Our woodlands, the lungs of north London, are being damaged repeatedly by the very visitors who find them such a rich playground and emotional sanctuary.

Some seek out the flora and fauna, venturing further and further into the undergrowth to enjoy the sights and sounds of nature: a woodpecker drumming rhythmically as it states its territory to other, answering drummers throughout the wood in late January and early February, the chitter-chatter of the blue and great tits as they flit from the bramble and holly bushes to the branches of the larger trees and the beautiful song of the robin, blackbird and wren as they, too, claim their territories and find their mates. A brief glimpse of a sparrowhawk can make the spirit soar. 

A den in the woods

A den in the woods - Credit: Clare James

Others prefer to get "busy", building dens and playing "survival" games, or making rope swings where a multitude of feet scrape the earth bare and barren. 
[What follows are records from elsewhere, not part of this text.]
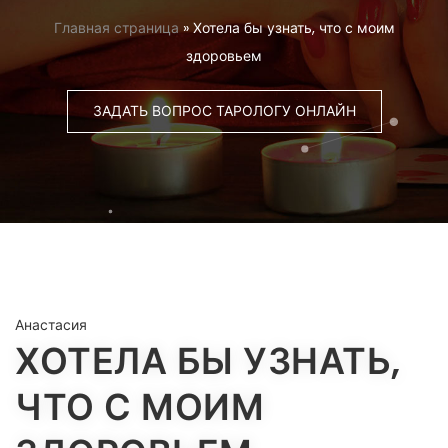
Главная страница
»
Хотела бы узнать, что с моим
здоровьем
ЗАДАТЬ ВОПРОС ТАРОЛОГУ ОНЛАЙН
Анастасия
ХОТЕЛА БЫ УЗНАТЬ,
ЧТО С МОИМ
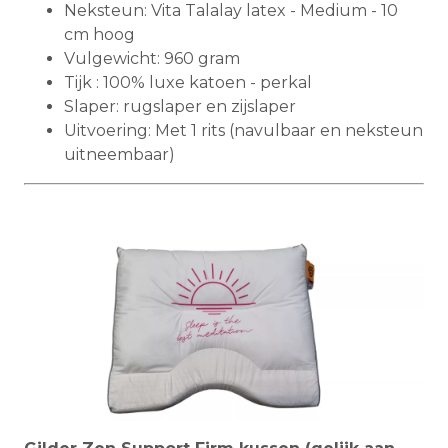
Neksteun: Vita Talalay latex - Medium - 10
cm hoog
Vulgewicht: 960 gram
Tijk : 100% luxe katoen - perkal
Slaper: rugslaper en zijslaper
Uitvoering: Met 1 rits (navulbaar en neksteun
uitneembaar)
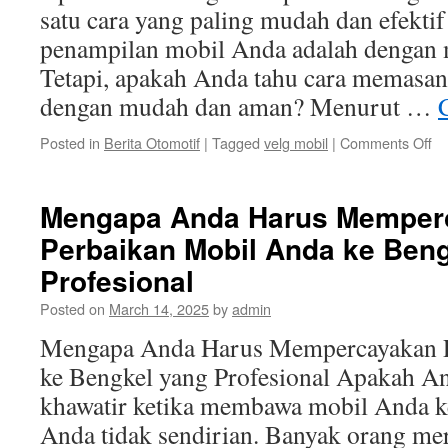
satu cara yang paling mudah dan efekti
penampilan mobil Anda adalah dengan 
Tetapi, apakah Anda tahu cara memasan
dengan mudah dan aman? Menurut …
on
Posted in
Berita Otomotif
|
Tagged
velg mobil
|
Comments Off
Ca
M
Ve
Mengapa Anda Harus Memper
Mo
Perbaikan Mobil Anda ke Ben
Se
de
Profesional
M
da
Posted on
March 14, 2025
by
admin
A
Mengapa Anda Harus Mempercayakan P
ke Bengkel yang Profesional Apakah An
khawatir ketika membawa mobil Anda ke
Anda tidak sendirian. Banyak orang me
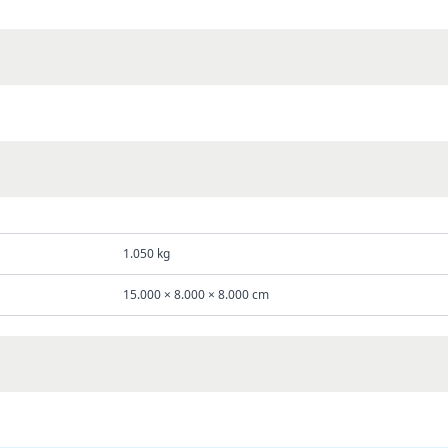
1.050 kg
15.000 × 8.000 × 8.000 cm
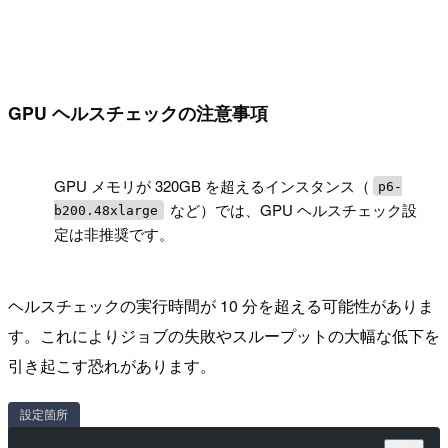
GPU ヘルスチェックの注意事項
!
GPU メモリが 320GB を超えるインスタンス（
p6-
など）では、GPU ヘルスチェック設
b200.48xlarge
定は非推奨です。
ヘルスチェックの実行時間が 10 分を超える可能性がありま
す。これによりジョブの失敗やスループットの大幅な低下を
引き起こす恐れがあります。
設定箇所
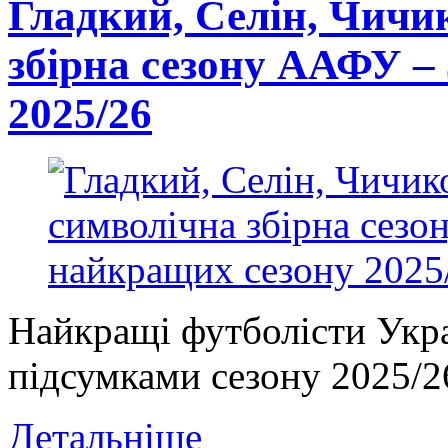
Гладкий, Селін, Чичик
збірна сезону ААФУ –
2025/26
Найкращі футболісти Укра
підсумками сезону 2025/26
Детальніше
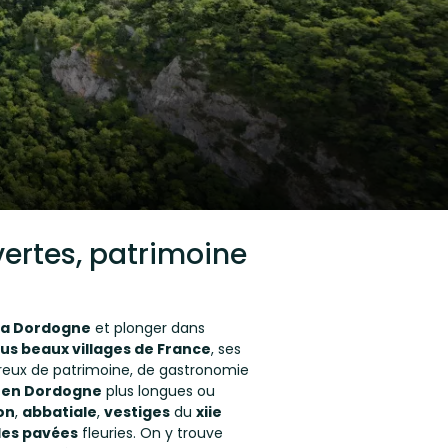
vertes, patrimoine
 la Dordogne
et plonger dans
lus beaux villages de France
, ses
reux de patrimoine, de gastronomie
 en Dordogne
plus longues ou
on
,
abbatiale
,
vestiges
du
xiie
les pavées
fleuries. On y trouve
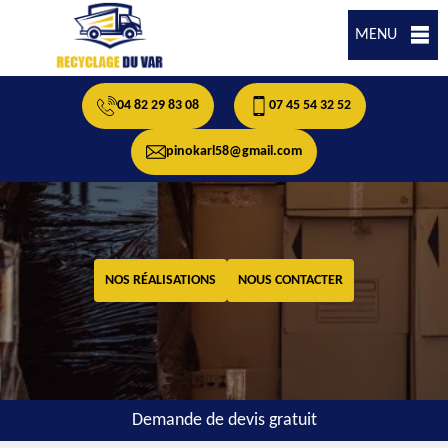
MENU
04 82 29 83 08
07 45 54 32 52
pinokarl58@gmail.com
NOS RÉALISATIONS
NOUS CONTACTER
Demande de devis gratuit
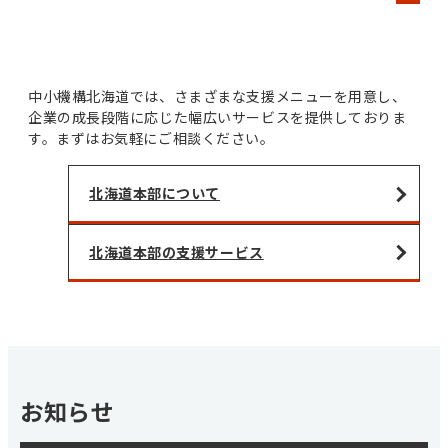
中小機構北海道では、さまざまな支援メニューを用意し、
企業の成長段階に応じた幅広いサービスを提供しておりま
す。まずはお気軽にご相談ください。
北海道本部について
北海道本部の支援サービス
お知らせ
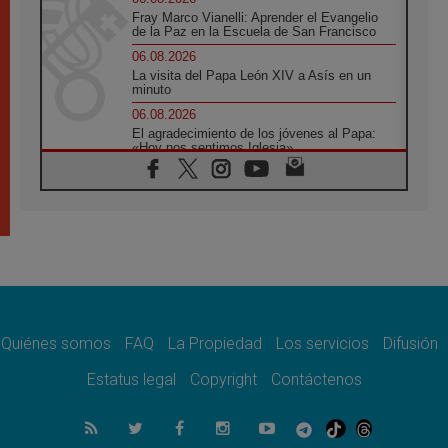
Fray Marco Vianelli: Aprender el Evangelio
de la Paz en la Escuela de San Francisco
06.08.2026
La visita del Papa León XIV a Asís en un
minuto
06.08.2026
El agradecimiento de los jóvenes al Papa:
«Hoy nos sentimos Iglesia»
06.08.2026
Líbano: Reanudan los coloquios en Roma en
medio de tensiones y ataques en el sur del
país
06.08.2026
Hiroshima y Nagasaki, 81 años después.
Comienzan "Diez Días Oración por la Paz"
06.08.2026
Pizzaballa en Asís: los cristianos quieren
paz
Quiénes somos
FAQ
La Propiedad
Los servicios
Difusión
06.08.2026
Estatus legal
Copyright
Contáctenos
Sturla: La visita de León XIV será una buena
noticia para todo el Uruguay
06.08.2026
León XIV: La revolución del Evangelio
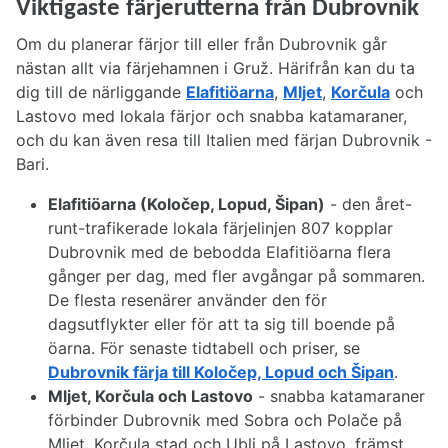
Viktigaste färjerutterna från Dubrovnik
Om du planerar färjor till eller från Dubrovnik går
nästan allt via färjehamnen i Gruž. Härifrån kan du ta
dig till de närliggande
Elafitiöarna
,
Mljet
,
Korčula
och
Lastovo med lokala färjor och snabba katamaraner,
och du kan även resa till Italien med färjan Dubrovnik -
Bari.
Elafitiöarna (Koločep, Lopud, Šipan)
- den året-
runt-trafikerade lokala färjelinjen 807 kopplar
Dubrovnik med de bebodda Elafitiöarna flera
gånger per dag, med fler avgångar på sommaren.
De flesta resenärer använder den för
dagsutflykter eller för att ta sig till boende på
öarna. För senaste tidtabell och priser, se
Dubrovnik färja till Koločep, Lopud och Šipan
.
Mljet, Korčula och Lastovo
- snabba katamaraner
förbinder Dubrovnik med Sobra och Polače på
Mljet, Korčula stad och Ubli på Lastovo, främst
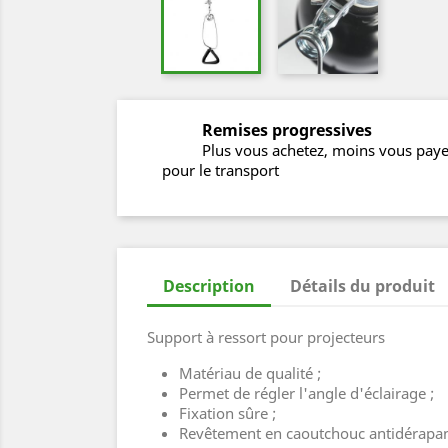
Remises progressives
Plus vous achetez, moins vous pay
pour le transport
Description
Détails du produit
Support à ressort pour projecteurs
Matériau de qualité ;
Permet de régler l'angle d'éclairage ;
Fixation sûre ;
Revêtement en caoutchouc antidérapan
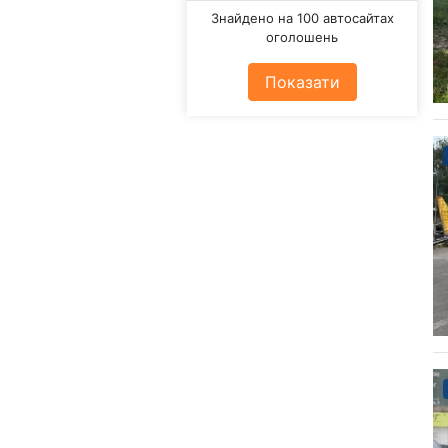
Знайдено на 100 автосайтах
оголошень
Показати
Few seem content with walking on the many well-managed paths around the woods and simply breathing in the healing properties of the earth and trees.

We go "off-road" to create our own adventures, or to find the solitude we crave. New paths are carved out among the leaf-litter. Den after den is built by families of young children who are brimming with energy and curiosity, fuelled by the upsurge of the Forest School ethos. Dams are built across water channels, blocking their ability to prevent the woodland tracks from flooding. 

All this activity is hugely damaging to the woodland ecosystem. Delicate balances are knocked out of kilter. The web of life in the woods is being disrupted. Fungi has nowhere to spawn and play its role in the lifecycle of the trees. Moss and lichen, which should be found on most deadwood and on the trunks of older trees, is sparse and frequently non-existent. Woodland flowers, such as lesser celandine and wood anemone are now becoming a rarity. Bugs, grubs and insects, which thrive in undisturbed leaf-litter and decaying fallen branches, have fewer and fewer places to live. They should provide food for the birds (some year-round, others during nesting season as they try to find enough insects to feed their growing families), but they can no longer support the numbers of birds we used to have. The wood is starving. And we are to blame.

It is time to show our woodlands a little love and respect. Next time you go into the woods, take some time to marvel at the wonder of nature. And leave it as you found it.

  • Clare James is a teacher, living in Finsbury Park and often working in Muswell Hill.